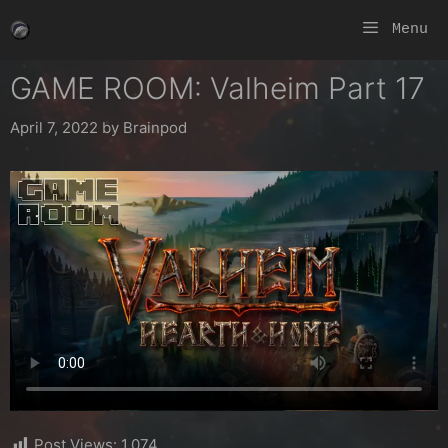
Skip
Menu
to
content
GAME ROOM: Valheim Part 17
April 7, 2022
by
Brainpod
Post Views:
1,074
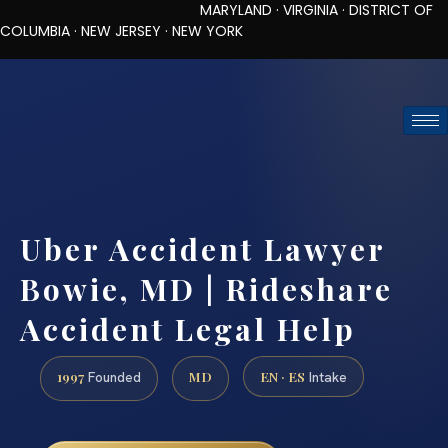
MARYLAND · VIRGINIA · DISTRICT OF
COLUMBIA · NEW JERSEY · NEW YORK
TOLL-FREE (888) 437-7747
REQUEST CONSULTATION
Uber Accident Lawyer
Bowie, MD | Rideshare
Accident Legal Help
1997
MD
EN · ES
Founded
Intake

--

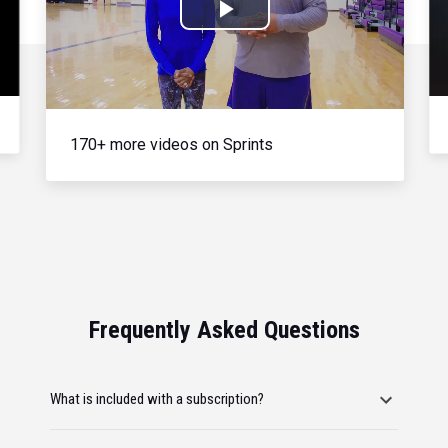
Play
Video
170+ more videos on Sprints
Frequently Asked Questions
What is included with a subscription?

Task instructions | Could you report every line of the material that contains the string "Accident"?

Exercise result |
Uber Accident Lawyer
Accident Legal Help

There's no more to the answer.